What is required: Your answer must be the records below, printed exactly.

Dataset content:
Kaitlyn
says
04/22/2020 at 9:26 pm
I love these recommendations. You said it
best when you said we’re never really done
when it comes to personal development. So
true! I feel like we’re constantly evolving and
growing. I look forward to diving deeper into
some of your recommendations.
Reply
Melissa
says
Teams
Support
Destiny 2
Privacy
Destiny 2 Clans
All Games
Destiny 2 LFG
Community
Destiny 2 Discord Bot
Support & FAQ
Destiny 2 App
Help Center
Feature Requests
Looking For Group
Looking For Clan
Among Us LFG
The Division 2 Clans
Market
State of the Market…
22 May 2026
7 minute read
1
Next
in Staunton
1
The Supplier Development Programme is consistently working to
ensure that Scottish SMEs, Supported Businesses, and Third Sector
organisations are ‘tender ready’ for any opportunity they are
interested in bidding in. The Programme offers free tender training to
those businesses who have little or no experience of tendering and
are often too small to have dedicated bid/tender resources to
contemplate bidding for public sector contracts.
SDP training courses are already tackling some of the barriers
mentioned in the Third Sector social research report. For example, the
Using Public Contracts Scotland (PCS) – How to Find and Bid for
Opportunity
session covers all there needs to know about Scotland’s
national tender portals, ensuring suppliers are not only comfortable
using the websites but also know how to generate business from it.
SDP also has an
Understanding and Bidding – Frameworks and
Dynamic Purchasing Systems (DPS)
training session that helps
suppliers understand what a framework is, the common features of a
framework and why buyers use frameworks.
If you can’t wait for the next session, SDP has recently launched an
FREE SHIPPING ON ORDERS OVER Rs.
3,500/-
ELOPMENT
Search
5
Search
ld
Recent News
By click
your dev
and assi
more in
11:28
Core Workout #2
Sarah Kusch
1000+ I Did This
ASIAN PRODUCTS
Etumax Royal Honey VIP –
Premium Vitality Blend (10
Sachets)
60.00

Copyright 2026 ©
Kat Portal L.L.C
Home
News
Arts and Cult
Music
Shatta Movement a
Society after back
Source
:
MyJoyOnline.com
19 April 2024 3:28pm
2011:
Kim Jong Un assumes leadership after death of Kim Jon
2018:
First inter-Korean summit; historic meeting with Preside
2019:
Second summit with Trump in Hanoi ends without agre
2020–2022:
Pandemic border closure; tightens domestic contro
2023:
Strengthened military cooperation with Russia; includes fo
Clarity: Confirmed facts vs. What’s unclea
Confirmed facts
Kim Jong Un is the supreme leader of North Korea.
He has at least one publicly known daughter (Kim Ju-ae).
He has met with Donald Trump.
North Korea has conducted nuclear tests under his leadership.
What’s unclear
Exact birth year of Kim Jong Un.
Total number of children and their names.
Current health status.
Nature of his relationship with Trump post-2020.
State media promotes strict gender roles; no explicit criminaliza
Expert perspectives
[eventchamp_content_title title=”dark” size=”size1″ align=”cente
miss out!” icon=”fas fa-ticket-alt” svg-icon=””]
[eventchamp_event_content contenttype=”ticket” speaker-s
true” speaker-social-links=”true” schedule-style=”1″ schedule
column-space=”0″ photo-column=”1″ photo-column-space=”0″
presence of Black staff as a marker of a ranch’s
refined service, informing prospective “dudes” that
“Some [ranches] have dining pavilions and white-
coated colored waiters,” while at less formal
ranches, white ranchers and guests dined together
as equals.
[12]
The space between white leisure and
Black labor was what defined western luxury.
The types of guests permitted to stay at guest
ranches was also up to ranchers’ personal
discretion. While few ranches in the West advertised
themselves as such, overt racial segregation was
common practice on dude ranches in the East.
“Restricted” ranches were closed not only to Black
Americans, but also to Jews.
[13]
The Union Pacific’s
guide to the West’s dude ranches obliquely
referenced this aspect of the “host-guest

Solution to the problem:
Kaitlyn
says
04/22/2020 at 9:26 pm
I love these recommendations. You said it
best when you said we’re never really done
when it comes to personal development. So
true! I feel like we’re constantly evolving and
growing. I look forward to diving deeper into
some of your recommendations.
Reply
Melissa
says
Teams
Support
Destiny 2
Privacy
Destiny 2 Clans
All Games
Destiny 2 LFG
Community
Destiny 2 Discord Bot
Support & FAQ
Destiny 2 App
Help Center
Feature Requests
Looking For Group
Looking For Clan
Among Us LFG
The Division 2 Clans
Market
State of the Market…
22 May 2026
7 minute read
1
Next
in Staunton
1
The Supplier Development Programme is consistently working to
ensure that Scottish SMEs, Supported Businesses, and Third Sector
organisations are ‘tender ready’ for any opportunity they are
interested in bidding in. The Programme offers free tender training to
those businesses who have little or no experience of tendering and
are often too small to have dedicated bid/tender resources to
contemplate bidding for public sector contracts.
SDP training courses are already tackling some of the barriers
mentioned in the Third Sector social research report. For example, the
Using Public Contracts Scotland (PCS) – How to Find and Bid for
Opportunity
session covers all there needs to know about Scotland’s
national tender portals, ensuring suppliers are not only comfortable
using the websites but also know how to generate business from it.
SDP also has an
Understanding and Bidding – Frameworks and
Dynamic Purchasing Systems (DPS)
training session that helps
suppliers understand what a framework is, the common features of a
framework and why buyers use frameworks.
If you can’t wait for the next session, SDP has recently launched an
FREE SHIPPING ON ORDERS OVER Rs.
3,500/-
ELOPMENT
Search
5
Search
ld
Recent News
By click
your dev
and assi
more in
11:28
Core Workout #2
Sarah Kusch
1000+ I Did This
ASIAN PRODUCTS
Etumax Royal Honey VIP –
Premium Vitality Blend (10
Sachets)
60.00

Copyright 2026 ©
Kat Portal L.L.C
Home
News
Arts and Cult
Music
Shatta Movement a
Society after back
Source
:
MyJoyOnline.com
19 April 2024 3:28pm
2011:
Kim Jong Un assumes leadership after death of Kim Jon
2018:
First inter-Korean summit; historic meeting with Preside
2019:
Second summit with Trump in Hanoi ends without agre
2020–2022:
Pandemic border closure; tightens domestic contro
2023:
Strengthened military cooperation with Russia; includes fo
Clarity: Confirmed facts vs. What’s unclea
Confirmed facts
Kim Jong Un is the supreme leader of North Korea.
He has at least one publicly known daughter (Kim Ju-ae).
He has met with Donald Trump.
North Korea has conducted nuclear tests under his leadership.
What’s unclear
Exact birth year of Kim Jong Un.
Total number of children and their names.
Current health status.
Nature of his relationship with Trump post-2020.
State media promotes strict gender roles; no explicit criminaliza
Expert perspectives
[eventchamp_content_title title=”dark” size=”size1″ align=”cente
miss out!” icon=”fas fa-ticket-alt” svg-icon=””]
[eventchamp_event_content contenttype=”ticket” speaker-s
true” speaker-social-links=”true” schedule-style=”1″ schedule
column-space=”0″ photo-column=”1″ photo-column-space=”0″
presence of Black staff as a marker of a ranch’s
refined service, informing prospective “dudes” that
“Some [ranches] have dining pavilions and white-
coated colored waiters,” while at less formal
ranches, white ranchers and guests dined together
as equals.
[12]
The space between white leisure and
Black labor was what defined western luxury.
The types of guests permitted to stay at guest
ranches was also up to ranchers’ personal
discretion. While few ranches in the West advertised
themselves as such, overt racial segregation was
common practice on dude ranches in the East.
“Restricted” ranches were closed not only to Black
Americans, but also to Jews.
[13]
The Union Pacific’s
guide to the West’s dude ranches obliquely
referenced this aspect of the “host-guest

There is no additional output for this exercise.